▶ **Prompt**: The following data is to be repeated exactly, its pictures excluded.
..........
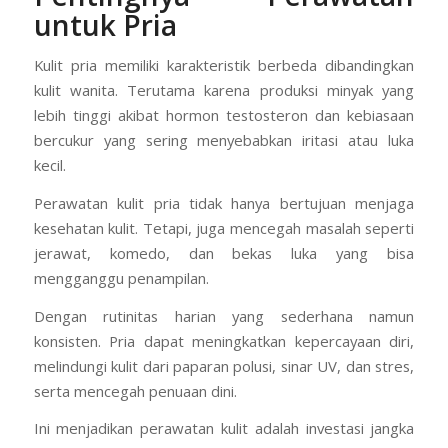
untuk Pria
Kulit pria memiliki karakteristik berbeda dibandingkan
kulit wanita. Terutama karena produksi minyak yang
lebih tinggi akibat hormon testosteron dan kebiasaan
bercukur yang sering menyebabkan iritasi atau luka
kecil.
Perawatan kulit pria tidak hanya bertujuan menjaga
kesehatan kulit. Tetapi, juga mencegah masalah seperti
jerawat, komedo, dan bekas luka yang bisa
mengganggu penampilan.
Dengan rutinitas harian yang sederhana namun
konsisten. Pria dapat meningkatkan kepercayaan diri,
melindungi kulit dari paparan polusi, sinar UV, dan stres,
serta mencegah penuaan dini.
Ini menjadikan perawatan kulit adalah investasi jangka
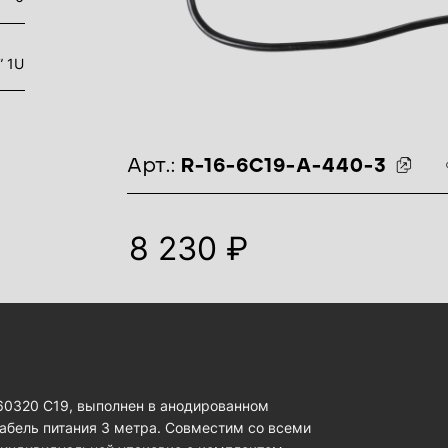
” 1U
идентификаторы товара
Арт.:
R-16-6C19-A-440-3
8 230 ₽
 60320 C19, выполнен в анодированном
абель питания 3 метра. Совместим со всеми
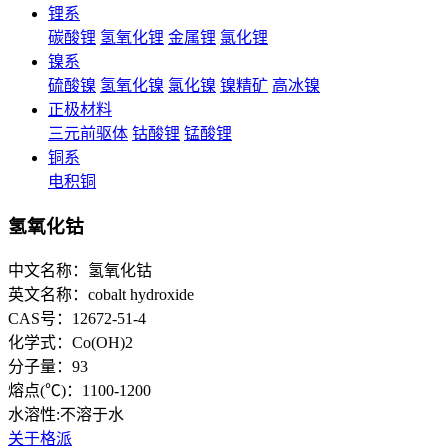
锂系
碳酸锂
氢氧化锂
金属锂
氯化锂
镍系
硫酸镍
氢氧化镍
氯化镍
镍精矿
高冰镍
正极材料
三元前驱体
钴酸锂
锰酸锂
铜系
电积铜
氢氧化钴
中文名称：氢氧化钴
英文名称：cobalt hydroxide
CAS号：12672-51-4
化学式：Co(OH)2
分子量：93
熔点(℃)：1100-1200
水溶性:不溶于水
关于格派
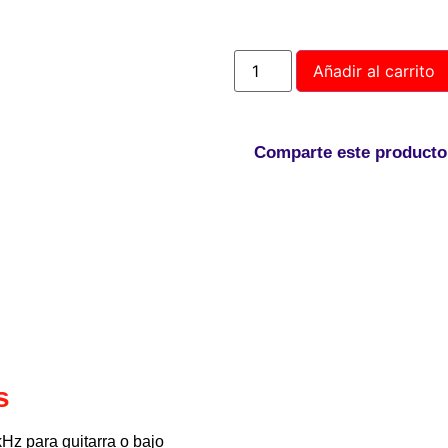
Añadir al carrito
Comparte este producto
s
kHz para guitarra o bajo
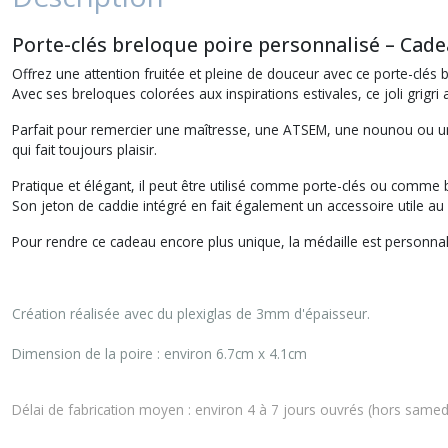
Porte-clés breloque poire personnalisé – Cadea
Offrez une attention fruitée et pleine de douceur avec ce porte-clé
Avec ses breloques colorées aux inspirations estivales, ce joli grig
Parfait pour remercier une maîtresse, une ATSEM, une nounou ou une
qui fait toujours plaisir.
Pratique et élégant, il peut être utilisé comme porte-clés ou comme 
Son jeton de caddie intégré en fait également un accessoire utile au 
Pour rendre ce cadeau encore plus unique, la médaille est personna
Création réalisée avec du plexiglas de 3mm d'épaisseur.
Dimension de la poire : environ 6.7cm x 4.1cm
Délai de fabrication moyen : environ 4 à 7 jours ouvrés (hors samedi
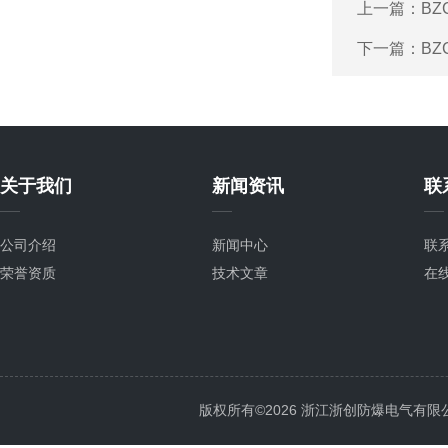
上一篇：
B
下一篇：
B
关于我们
新闻资讯
联
公司介绍
新闻中心
联
荣誉资质
技术文章
在
版权所有©2026 浙江浙创防爆电气有限公司 Al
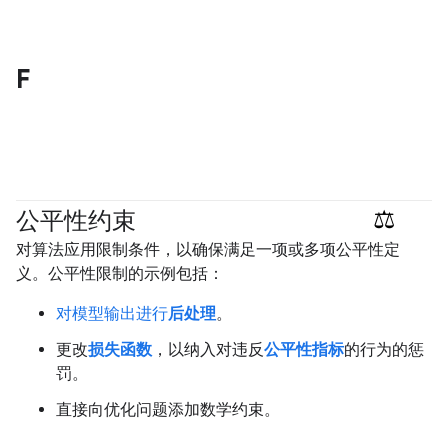
F
公平性约束
#responsible
对算法应用限制条件，以确保满足一项或多项公平性定
义。公平性限制的示例包括：
对模型输出进行
后处理
。
更改
损失函数
，以纳入对违反
公平性指标
的行为的惩
罚。
直接向优化问题添加数学约束。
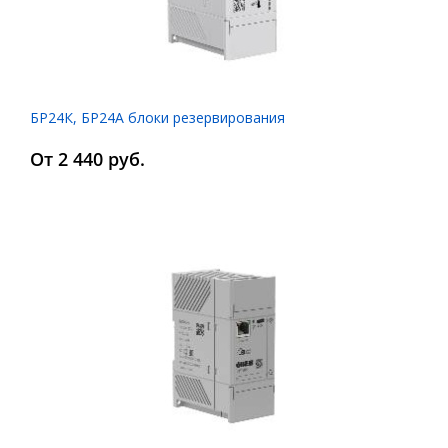
БР24К, БР24А блоки резервирования
От 2 440 руб.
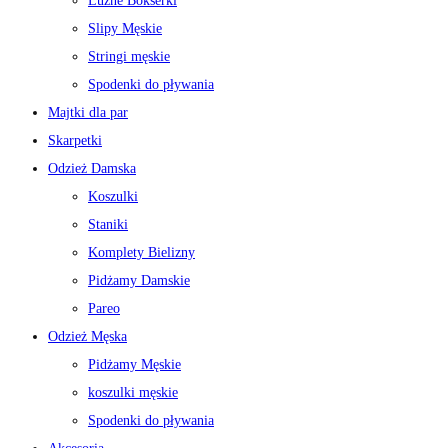
Luźne Bokserki
Slipy Męskie
Stringi męskie
Spodenki do pływania
Majtki dla par
Skarpetki
Odzież Damska
Koszulki
Staniki
Komplety Bielizny
Pidżamy Damskie
Pareo
Odzież Męska
Pidżamy Męskie
koszulki męskie
Spodenki do pływania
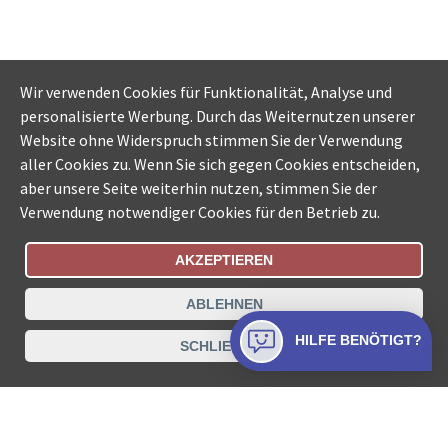
Wir verwenden Cookies für Funktionalität, Analyse und
personalisierte Werbung. Durch das Weiternutzen unserer
Website ohne Widerspruch stimmen Sie der Verwendung
aller Cookies zu. Wenn Sie sich gegen Cookies entscheiden,
aber unsere Seite weiterhin nutzen, stimmen Sie der
Verwendung notwendiger Cookies für den Betrieb zu.
AKZEPTIEREN
Bestellungsstatus
Ämtersuche der Schweiz
ABLEHNEN
Datenschutz
Impressum
Nutzungsbestimmungen
HILFE BENÖTIGT?
SCHLIESSEN
Kontakt
© COLLECTA AG
www.betreibungsschalter-plus.ch ist eine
..........
▶ **Written response**:
untuk Pria
Kulit pria memiliki karakteristik berbeda dibandingkan
kulit wanita. Terutama karena produksi minyak yang
lebih tinggi akibat hormon testosteron dan kebiasaan
bercukur yang sering menyebabkan iritasi atau luka
kecil.
Perawatan kulit pria tidak hanya bertujuan menjaga
kesehatan kulit. Tetapi, juga mencegah masalah seperti
jerawat, komedo, dan bekas luka yang bisa
mengganggu penampilan.
Dengan rutinitas harian yang sederhana namun
konsisten. Pria dapat meningkatkan kepercayaan diri,
melindungi kulit dari paparan polusi, sinar UV, dan stres,
serta mencegah penuaan dini.
Ini menjadikan perawatan kulit adalah investasi jangka
” 1U
идентификаторы товара
Арт.:
R-16-6C19-A-440-3
8 230 ₽
 60320 C19, выполнен в анодированном
абель питания 3 метра. Совместим со всеми
锂系
碳酸锂
氢氧化锂
金属锂
氯化锂
镍系
硫酸镍
氢氧化镍
氯化镍
镍精矿
高冰镍
正极材料
三元前驱体
钴酸锂
锰酸锂
铜系
电积铜
氢氧化钴
中文名称：氢氧化钴
英文名称：cobalt hydroxide
CAS号：12672-51-4
化学式：Co(OH)2
分子量：93
熔点(℃)：1100-1200
水溶性:不溶于水
关于格派
Añadir al carrito
Comparte este producto
s
kHz para guitarra o bajo
Porte-clés breloque poire personnalisé – Cadea
Offrez une attention fruitée et pleine de douceur avec ce porte-clé
Avec ses breloques colorées aux inspirations estivales, ce joli grig
Parfait pour remercier une maîtresse, une ATSEM, une nounou ou une
qui fait toujours plaisir.
Pratique et élégant, il peut être utilisé comme porte-clés ou comme 
Son jeton de caddie intégré en fait également un accessoire utile au 
Pour rendre ce cadeau encore plus unique, la médaille est personna
Création réalisée avec du plexiglas de 3mm d'épaisseur.
Dimension de la poire : environ 6.7cm x 4.1cm
Délai de fabrication moyen : environ 4 à 7 jours ouvrés (hors samedi
上一篇：
B
下一篇：
B
关于我们
新闻资讯
联
公司介绍
新闻中心
联
荣誉资质
技术文章
在
版权所有©2026 浙江浙创防爆电气有限公司 Al
F
公平性约束
#responsible
对算法应用限制条件，以确保满足一项或多项公平性定
义。公平性限制的示例包括：
对模型输出进行
后处理
。
更改
损失函数
，以纳入对违反
公平性指标
的行为的惩
罚。
直接向优化问题添加数学约束。
БР24К, БР24А блоки резервирования
От 2 440 руб.
Luźne Bokserki
Slipy Męskie
Stringi męskie
Spodenki do pływania
Majtki dla par
Skarpetki
Odzież Damska
Koszulki
Staniki
Komplety Bielizny
Pidżamy Damskie
Pareo
Odzież Męska
Pidżamy Męskie
koszulki męskie
Spodenki do pływania
Wir verwenden Cookies für Funktionalität, Analyse und
personalisierte Werbung. Durch das Weiternutzen unserer
Website ohne Widerspruch stimmen Sie der Verwendung
aller Cookies zu. Wenn Sie sich gegen Cookies entscheiden,
aber unsere Seite weiterhin nutzen, stimmen Sie der
Verwendung notwendiger Cookies für den Betrieb zu.
AKZEPTIEREN
Bestellungsstatus
Ämtersuche der Schweiz
ABLEHNEN
Datenschutz
Impressum
Nutzungsbestimmungen
HILFE BENÖTIGT?
SCHLIESSEN
Kontakt
© COLLECTA AG
www.betreibungsschalter-plus.ch ist eine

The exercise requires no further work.